[TASK TO CARRY OUT]
Identify every line in the records below that contains the word "txtResult", and reproduce each one.

[DATA FOR THIS TASK]

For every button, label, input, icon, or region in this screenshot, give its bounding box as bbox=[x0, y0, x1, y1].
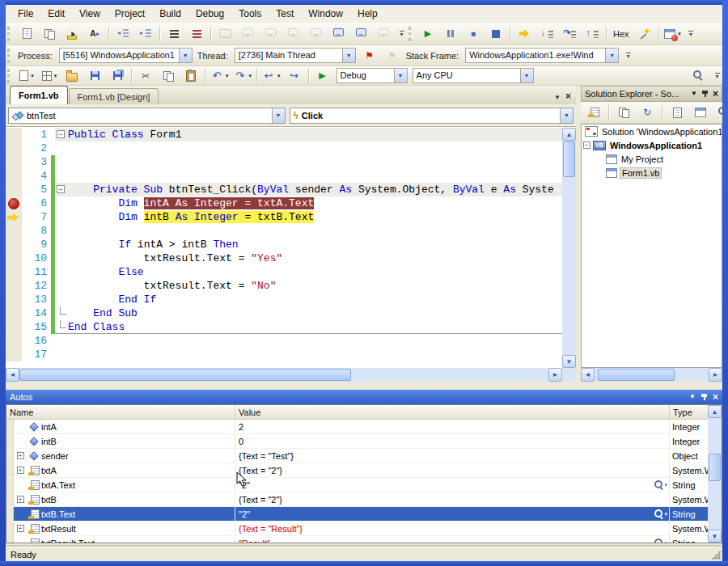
breakpoint-margin[interactable] bbox=[6, 279, 22, 293]
autos-row-intb[interactable]: intB0Integer bbox=[6, 434, 708, 449]
start-debugging-button[interactable]: ▶ bbox=[312, 67, 333, 85]
magnifier-icon[interactable] bbox=[654, 479, 663, 489]
paste-button[interactable] bbox=[180, 67, 201, 85]
tree-item-form1-vb[interactable]: Form1.vb bbox=[582, 166, 722, 180]
properties-button[interactable] bbox=[583, 103, 604, 121]
next-bookmark-in-folder-button[interactable] bbox=[305, 25, 326, 43]
breakpoint-icon[interactable] bbox=[8, 198, 19, 209]
auto-hide-pin-icon[interactable] bbox=[701, 90, 709, 98]
outline-margin[interactable] bbox=[55, 334, 68, 348]
scroll-down-button[interactable]: ▼ bbox=[562, 355, 576, 368]
scrollbar-thumb[interactable] bbox=[19, 369, 351, 381]
menu-debug[interactable]: Debug bbox=[188, 6, 231, 22]
event-dropdown[interactable]: ϟ Click ▼ bbox=[290, 108, 574, 124]
find-in-files-button[interactable] bbox=[688, 67, 709, 85]
scroll-left-button[interactable]: ◄ bbox=[581, 368, 595, 382]
step-over-button[interactable] bbox=[559, 25, 580, 43]
menu-file[interactable]: File bbox=[11, 6, 40, 22]
menu-project[interactable]: Project bbox=[108, 6, 152, 22]
outline-margin[interactable] bbox=[55, 142, 68, 155]
scrollbar-thumb[interactable] bbox=[563, 142, 575, 177]
menu-tools[interactable]: Tools bbox=[231, 6, 269, 22]
code-line-12[interactable]: 12 txtResult.Text = "No" bbox=[6, 279, 562, 293]
breakpoint-margin[interactable] bbox=[6, 155, 22, 169]
undo-button[interactable]: ↶▾ bbox=[209, 67, 231, 85]
hex-button[interactable]: Hex bbox=[610, 25, 633, 43]
code-line-15[interactable]: 15End Class bbox=[6, 320, 562, 334]
view-designer-button[interactable] bbox=[690, 103, 711, 121]
scrollbar-track[interactable] bbox=[595, 368, 709, 382]
solution-platform-combo[interactable]: Any CPU▼ bbox=[413, 68, 534, 83]
autos-row-txtb-text[interactable]: txtB.Text"2"▾String bbox=[6, 507, 708, 522]
window-position-dropdown-icon[interactable]: ▼ bbox=[691, 91, 697, 97]
scroll-up-button[interactable]: ▲ bbox=[708, 405, 722, 418]
autos-row-txta-text[interactable]: txtA.Text"2"▾String bbox=[6, 478, 708, 492]
code-line-16[interactable]: 16 bbox=[6, 334, 562, 348]
expand-icon[interactable]: + bbox=[17, 452, 24, 459]
solution-configuration-combo[interactable]: Debug▼ bbox=[336, 68, 408, 83]
breakpoint-margin[interactable] bbox=[6, 348, 22, 361]
thread-combo-dropdown-button[interactable]: ▼ bbox=[342, 49, 355, 62]
breakpoint-margin[interactable] bbox=[6, 169, 22, 183]
navigate-back-button[interactable]: ↩▾ bbox=[260, 67, 282, 85]
code-editor[interactable]: 1−Public Class Form12345− Private Sub bt… bbox=[6, 126, 576, 368]
scrollbar-thumb[interactable] bbox=[709, 454, 721, 481]
collapse-box-icon[interactable]: − bbox=[57, 185, 65, 193]
outline-margin[interactable]: − bbox=[55, 183, 68, 196]
display-member-list-button[interactable] bbox=[16, 25, 37, 43]
expand-icon[interactable]: + bbox=[17, 525, 24, 532]
outline-margin[interactable] bbox=[55, 155, 68, 169]
code-line-17[interactable]: 17 bbox=[6, 348, 562, 361]
solution-platform-combo-dropdown-button[interactable]: ▼ bbox=[520, 69, 533, 82]
code-line-14[interactable]: 14 End Sub bbox=[6, 306, 562, 320]
break-all-button[interactable] bbox=[440, 25, 461, 43]
open-file-button[interactable] bbox=[61, 67, 83, 85]
code-line-1[interactable]: 1−Public Class Form1 bbox=[6, 128, 562, 142]
code-line-2[interactable]: 2 bbox=[6, 142, 562, 155]
autos-row-txtresult-text[interactable]: txtResult.Text"Result"▾String bbox=[6, 536, 708, 543]
outline-margin[interactable] bbox=[55, 279, 68, 293]
breakpoint-margin[interactable] bbox=[6, 142, 22, 155]
value-visualizer[interactable]: ▾ bbox=[654, 479, 667, 489]
stack-frame-combo[interactable]: WindowsApplication1.exe!Wind▼ bbox=[465, 48, 619, 63]
save-all-button[interactable] bbox=[107, 67, 128, 85]
window-title-bar[interactable] bbox=[0, 0, 728, 5]
tree-item-solution-windowsapplication1[interactable]: Solution 'WindowsApplication1 bbox=[582, 125, 722, 138]
text-editor-toolbar-options[interactable]: ▼ bbox=[396, 26, 407, 42]
save-button[interactable] bbox=[84, 67, 105, 85]
code-line-9[interactable]: 9 If intA > intB Then bbox=[6, 238, 562, 251]
outline-margin[interactable] bbox=[55, 169, 68, 183]
expand-icon[interactable]: + bbox=[17, 496, 24, 503]
breakpoints-button[interactable] bbox=[634, 25, 655, 43]
breakpoint-margin[interactable] bbox=[6, 210, 22, 224]
scroll-right-button[interactable]: ► bbox=[548, 368, 562, 382]
scrollbar-thumb[interactable] bbox=[598, 369, 675, 381]
display-quick-info-button[interactable] bbox=[61, 25, 83, 43]
show-only-flagged-threads-button[interactable]: ⚑ bbox=[382, 47, 403, 65]
code-line-5[interactable]: 5− Private Sub btnTest_Click(ByVal sende… bbox=[6, 183, 562, 196]
stack-frame-combo-dropdown-button[interactable]: ▼ bbox=[605, 49, 618, 62]
navigate-forward-button[interactable]: ↪ bbox=[284, 67, 305, 85]
collapse-box-icon[interactable]: − bbox=[57, 130, 65, 138]
display-word-completion-button[interactable]: A bbox=[84, 25, 105, 43]
menu-build[interactable]: Build bbox=[152, 6, 188, 22]
visualizer-dropdown-icon[interactable]: ▾ bbox=[664, 511, 667, 517]
expand-icon[interactable]: + bbox=[17, 467, 24, 474]
add-new-item-button[interactable]: ▾ bbox=[39, 67, 60, 85]
toolbar-grip[interactable] bbox=[7, 49, 12, 63]
outline-margin[interactable] bbox=[55, 210, 68, 224]
process-combo[interactable]: [5516] WindowsApplication1▼ bbox=[59, 48, 193, 63]
code-line-10[interactable]: 10 txtResult.Text = "Yes" bbox=[6, 251, 562, 265]
object-dropdown[interactable]: btnTest ▼ bbox=[8, 108, 286, 124]
toolbar-grip[interactable] bbox=[408, 27, 413, 41]
breakpoint-margin[interactable] bbox=[6, 196, 22, 210]
menu-help[interactable]: Help bbox=[350, 6, 385, 22]
solution-configuration-combo-dropdown-button[interactable]: ▼ bbox=[394, 69, 407, 82]
outline-margin[interactable] bbox=[55, 224, 68, 238]
breakpoint-margin[interactable] bbox=[6, 128, 22, 142]
previous-bookmark-button[interactable] bbox=[237, 25, 258, 43]
outline-margin[interactable] bbox=[55, 293, 68, 306]
outline-margin[interactable] bbox=[55, 265, 68, 279]
breakpoint-margin[interactable] bbox=[6, 238, 22, 251]
outline-margin[interactable] bbox=[55, 238, 68, 251]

[EXERCISE OUTPUT]
code-line-12[interactable]: 12 txtResult.Text = "No" bbox=[6, 279, 562, 293]
autos-row-txtresult-text[interactable]: txtResult.Text"Result"▾String bbox=[6, 536, 708, 543]
code-line-10[interactable]: 10 txtResult.Text = "Yes" bbox=[6, 251, 562, 265]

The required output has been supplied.